We want to prove the following: For two hermitian operators, $A$ and $B$, it holds that

$$ (A\,B)^{\dagger}= A\,B \Longleftrightarrow [A,B]=0 \quad $$

Let us start with the $'\Leftarrow'$ direction: If $[A,B]=0$, then by definition it holds that $A\,B=B\,A$. It follows that $$ (AB)^{\dagger} = (BA)^{\dagger} \quad .$$ But since $A=A^{\dagger}$ and $B=B^{\dagger}$ by assumption, we obtain (recall equation $(*)$): $$(AB)^{\dagger} = A^{\dagger}\, B^{\dagger} = A\,B \quad .$$

Now the direction $'\Rightarrow'$, so let $A\,B= (A\,B)^{\dagger} \overset{(*)}{=} B^{\dagger}\,A^{\dagger}$. Then again by our assumption that $A$ and $B$ are hermitian, it follows that $A\,B = B\,A$ and thus $[A,B]=0$.

So, we see that indeed the product of two hermitian (real) operators is hermitian (real) if and only if both operators commute.

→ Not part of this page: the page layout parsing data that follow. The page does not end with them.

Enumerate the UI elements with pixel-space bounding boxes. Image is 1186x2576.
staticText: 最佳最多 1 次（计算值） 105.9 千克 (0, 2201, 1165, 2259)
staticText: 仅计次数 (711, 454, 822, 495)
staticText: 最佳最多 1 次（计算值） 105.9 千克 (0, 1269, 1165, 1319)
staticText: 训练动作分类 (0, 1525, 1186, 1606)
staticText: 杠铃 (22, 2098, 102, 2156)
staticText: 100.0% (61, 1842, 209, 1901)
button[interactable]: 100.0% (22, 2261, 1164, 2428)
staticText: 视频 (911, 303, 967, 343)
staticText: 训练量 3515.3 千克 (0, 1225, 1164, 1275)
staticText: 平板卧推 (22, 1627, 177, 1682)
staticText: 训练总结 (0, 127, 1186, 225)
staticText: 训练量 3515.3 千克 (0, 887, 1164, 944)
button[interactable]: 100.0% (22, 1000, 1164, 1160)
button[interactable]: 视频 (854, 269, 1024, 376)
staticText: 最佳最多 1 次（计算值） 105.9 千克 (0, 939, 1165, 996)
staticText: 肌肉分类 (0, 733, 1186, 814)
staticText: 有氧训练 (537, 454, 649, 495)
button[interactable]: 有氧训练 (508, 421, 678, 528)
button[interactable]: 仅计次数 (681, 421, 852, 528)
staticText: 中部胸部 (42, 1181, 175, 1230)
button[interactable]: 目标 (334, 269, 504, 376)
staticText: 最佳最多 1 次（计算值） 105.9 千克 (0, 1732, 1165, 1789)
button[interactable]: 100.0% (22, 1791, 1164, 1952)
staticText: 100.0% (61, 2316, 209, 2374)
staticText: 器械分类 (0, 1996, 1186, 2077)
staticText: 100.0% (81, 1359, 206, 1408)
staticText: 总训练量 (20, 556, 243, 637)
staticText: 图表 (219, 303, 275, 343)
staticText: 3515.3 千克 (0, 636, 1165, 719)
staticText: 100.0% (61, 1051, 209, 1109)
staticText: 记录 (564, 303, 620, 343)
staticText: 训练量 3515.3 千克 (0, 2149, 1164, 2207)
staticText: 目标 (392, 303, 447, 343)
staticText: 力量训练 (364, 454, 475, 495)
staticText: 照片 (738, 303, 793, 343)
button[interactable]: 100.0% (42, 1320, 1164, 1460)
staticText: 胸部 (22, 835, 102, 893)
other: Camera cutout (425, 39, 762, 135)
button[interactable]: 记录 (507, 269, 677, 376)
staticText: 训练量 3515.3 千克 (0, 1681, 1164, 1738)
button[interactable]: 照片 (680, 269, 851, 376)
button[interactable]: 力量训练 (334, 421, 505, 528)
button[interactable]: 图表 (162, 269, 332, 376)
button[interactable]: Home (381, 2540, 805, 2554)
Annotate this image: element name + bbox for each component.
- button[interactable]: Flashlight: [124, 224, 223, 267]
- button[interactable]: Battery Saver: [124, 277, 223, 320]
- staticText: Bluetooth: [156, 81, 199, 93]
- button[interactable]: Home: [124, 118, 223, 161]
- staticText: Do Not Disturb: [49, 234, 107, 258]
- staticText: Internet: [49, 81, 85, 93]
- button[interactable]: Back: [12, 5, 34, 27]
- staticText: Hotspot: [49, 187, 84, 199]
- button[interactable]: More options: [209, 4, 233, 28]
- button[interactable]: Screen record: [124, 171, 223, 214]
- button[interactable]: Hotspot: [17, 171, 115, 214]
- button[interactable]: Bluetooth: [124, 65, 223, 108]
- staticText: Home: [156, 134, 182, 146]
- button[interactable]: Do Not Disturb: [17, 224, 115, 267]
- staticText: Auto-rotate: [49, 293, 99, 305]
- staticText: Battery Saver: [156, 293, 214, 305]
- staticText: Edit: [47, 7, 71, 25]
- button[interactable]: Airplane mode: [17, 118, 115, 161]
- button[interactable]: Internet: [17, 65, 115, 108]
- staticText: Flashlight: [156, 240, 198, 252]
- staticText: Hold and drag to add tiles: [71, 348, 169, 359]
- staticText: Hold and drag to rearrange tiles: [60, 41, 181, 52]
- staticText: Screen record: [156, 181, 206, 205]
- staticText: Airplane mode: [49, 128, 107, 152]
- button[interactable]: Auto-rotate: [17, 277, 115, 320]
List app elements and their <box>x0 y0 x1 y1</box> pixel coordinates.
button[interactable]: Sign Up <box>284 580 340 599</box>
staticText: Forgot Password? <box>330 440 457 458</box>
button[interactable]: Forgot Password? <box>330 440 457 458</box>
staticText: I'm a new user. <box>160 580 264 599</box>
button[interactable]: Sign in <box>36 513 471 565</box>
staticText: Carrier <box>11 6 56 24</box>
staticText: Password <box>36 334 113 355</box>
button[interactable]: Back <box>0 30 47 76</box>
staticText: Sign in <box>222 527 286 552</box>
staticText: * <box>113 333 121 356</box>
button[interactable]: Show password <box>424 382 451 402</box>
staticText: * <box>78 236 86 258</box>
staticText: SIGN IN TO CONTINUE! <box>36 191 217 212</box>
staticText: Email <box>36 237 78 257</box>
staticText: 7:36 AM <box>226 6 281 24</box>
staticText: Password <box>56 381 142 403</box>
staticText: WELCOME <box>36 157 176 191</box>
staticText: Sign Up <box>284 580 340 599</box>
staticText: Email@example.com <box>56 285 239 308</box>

As a last point, let us take a look on
$$ A\,B + B\,A \quad .$$ If both operators are hermitian, then it follows that $$(A\,B + B\,A)^{\dagger} =(A\,B)^{\dagger} + (B\,A)^{\dagger} \overset{(*)}{=} B^{\dagger}\,A^{\dagger} + A^{\dagger} \, B^{\dagger} = B\,A+ A\,B = A\,B+ B\,A \quad. $$ Can you show that $i\,(\xi \,\eta - \eta\,\xi)$ is real for real $\xi$ and $\eta$?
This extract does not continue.